Everyone in Brazil was stricken with grief – men, women, boys, girls, old people, young people, Formula 1 fans and non-fans alike – and our country was gripped by a shared sense of loss, of waste, and, yes, of the kind of disbelief that I alluded to above: “Not our Ayrton, not our boy, not him, surely not, no, no, no.”
As a result, Ayrton will always be a hero in Brazil – indeed perhaps his heroism has attained mythical proportions over the past 20 years. That is what the perception of immortality confers on a man when suddenly and cruelly he is proven not to be immortal after all.

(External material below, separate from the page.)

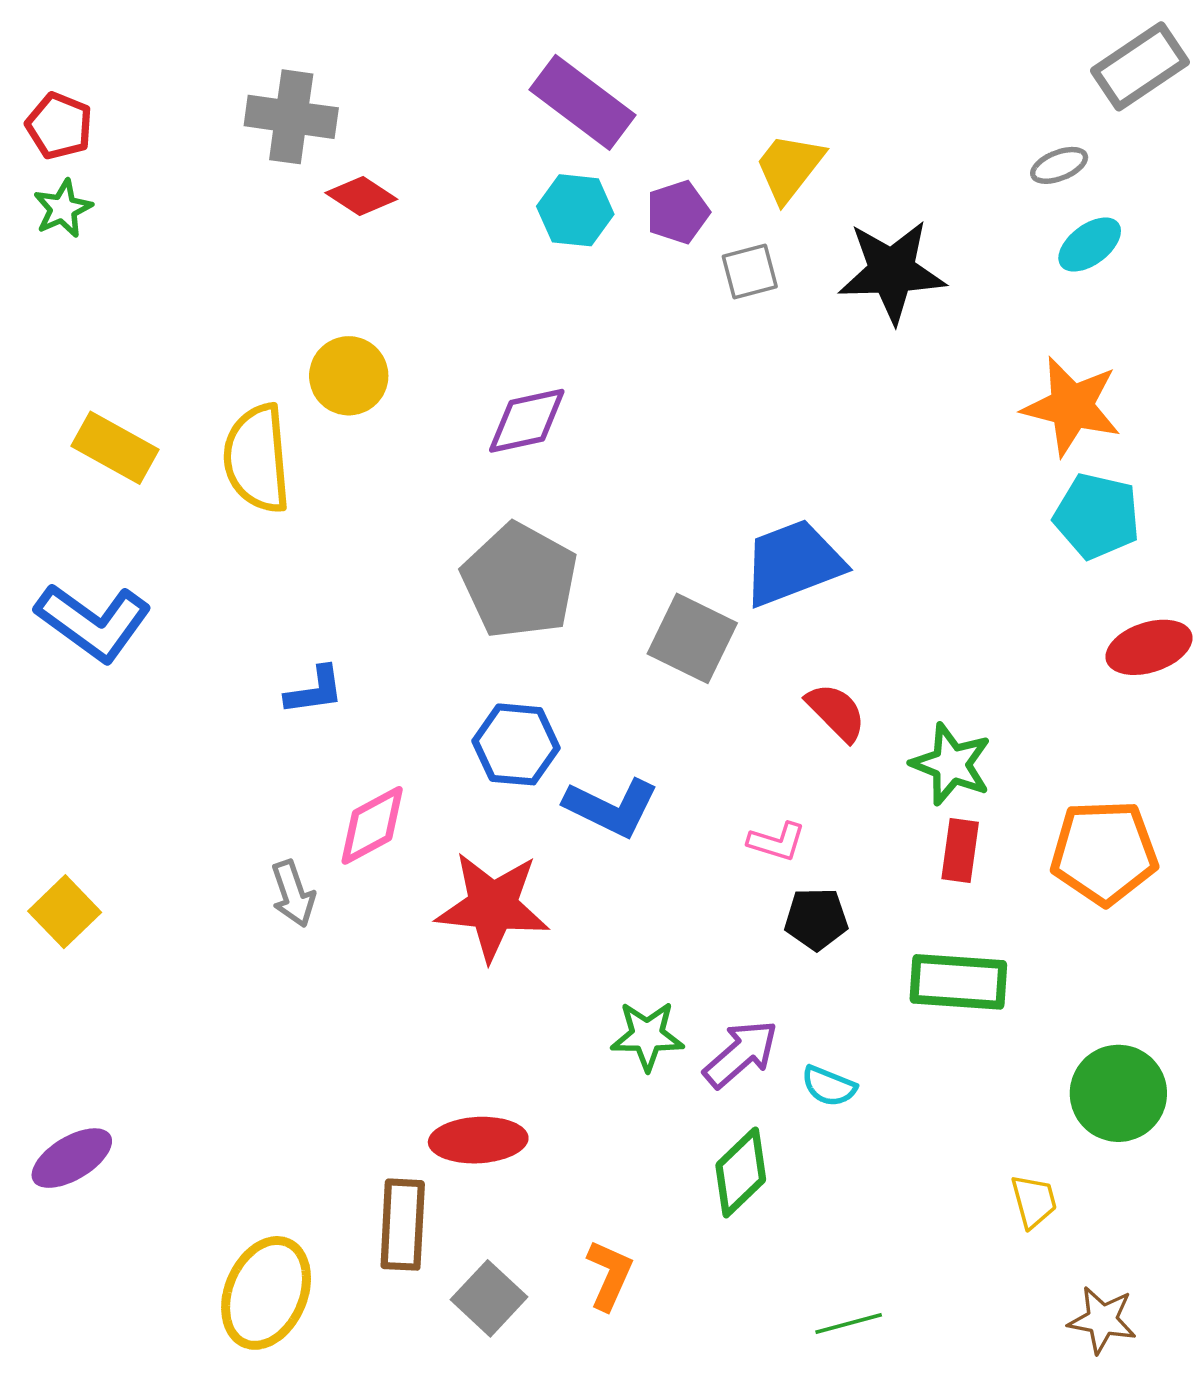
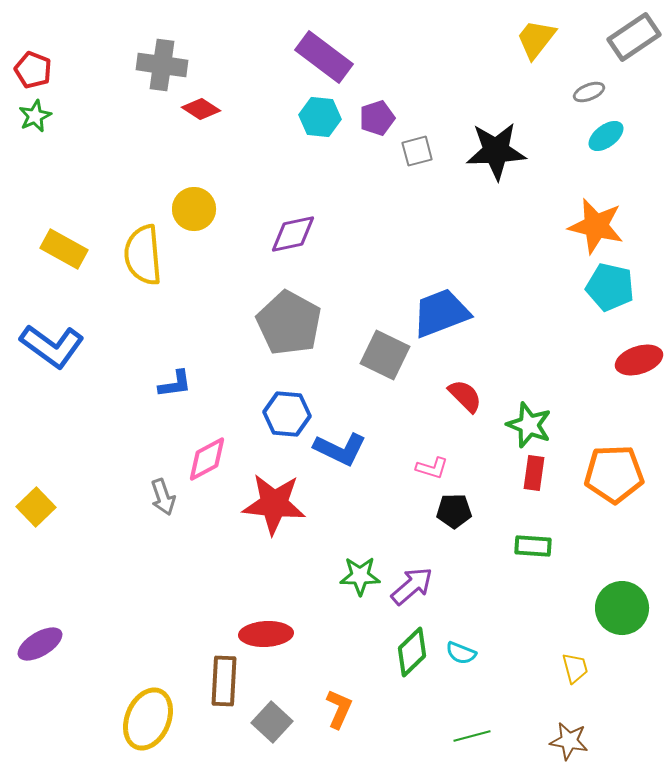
yellow trapezoid: (789, 167) -> (536, 39), moved
green rectangle: (958, 982) -> (533, 546), size x0.7
cyan semicircle: (829, 1086) -> (461, 653), moved
brown star: (1102, 1320) -> (569, 741), moved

Immediately after his death, Brazilian Formula 1 fans were too saddened to re-embrace their favourite sport with the same fervour as before, and as a result there is a generation gap in the Brazilian Formula 1 fan demographic. Guys who were in their 20s and 30s when Ayrton died – in other words boys who had been cajoled by their fathers to read about, watch and support me and, a little later, Nelson Piquet during our glory years – were less willing to encourage their young sons to watch Formula 1 after Sunday May 1st 1994, because they no longer had the heart to do so; they were too upset.
And so it is that a generation of would-be Formula 1 fans in Brazil grew up watching basketball, volleyball and, of course, football, rather than Formula 1. Yes, they were aware of Formula 1; yes, they were pleased when Rubens Barrichello or Felipe Massa won grands prix; but their passion for Formula 1 was less ardent than had been that of their fathers, who had been not only thrilled but also inspired by Ayrton’s illustrious successes a generation before.
Despite that, though, Ayrton’s name lives on in Brazil, not least via the wonderful work done by the Instituto Ayrton Senna, a non-governmental organisation which manages important programmes that help disadvantaged children in Brazil. The Instituto was founded by Ayrton’s family just six months after he died, and today it is run with energy and enthusiasm by his sister, Viviane Senna da Silva Lalli.
So that is what Ayrton’s death meant – and means – to Brazil. But what did – and does – Ayrton’s death mean to me?
That is a difficult question, but I will do my best to answer it. I miss him every day, and think of him often. As a man of faith, I feel his presence in my life, and I am the better for it. When I look at photographs of him, especially when he is smiling, I hear his inimitable chuckle still. When I watch video footage of him driving a Formula 1 car – especially at Monaco, where he serially surpassed what any man had done there before, or has done there since – I feel a genuine and unmistakable sense of awe. Truly, he was uniquely talented. Truly, he was brilliantly quick. Truly, we will never see his like again.
Let me leave you with a personal anecdote, which sums him up for me. In December 1992 I persuaded him to test my Penske Indycar at Phoenix International Raceway, a short oval. Before he drove it, he asked me to run a few laps, so that he could watch trackside. Soon I was driving fast, recording average lap speeds of well over 170mph (274km/h). Suddenly, as I flew through Turn Two, letting my car run out to within 3-4 inches (8-10cm) of the wall, he popped his face out through a gap in the fencing, the better to see the way I was getting the power down on the exit.
When I drove back into the pit garage, I said, “Ayrton, you’re crazy! I could have knocked your head off! Don’t you realise that when you’re driving an Indycar on an oval you run it right out to the edge of the track, right up against the wall, whatever speed you’re lapping?”
As I re-live the memory of that conversation, in my mind’s eye I can see that grin, and in my mind’s ear I can hear that giggle.
I miss you, my friend. I miss you a lot. I will always miss you. But I am consoled by the message on your gravestone, in the Morumbi cemetery, in our shared and beloved home town of Sao Paulo: ‘Nada pode me separar do amor de Deus’ (‘Nothing can separate me from the love of God’).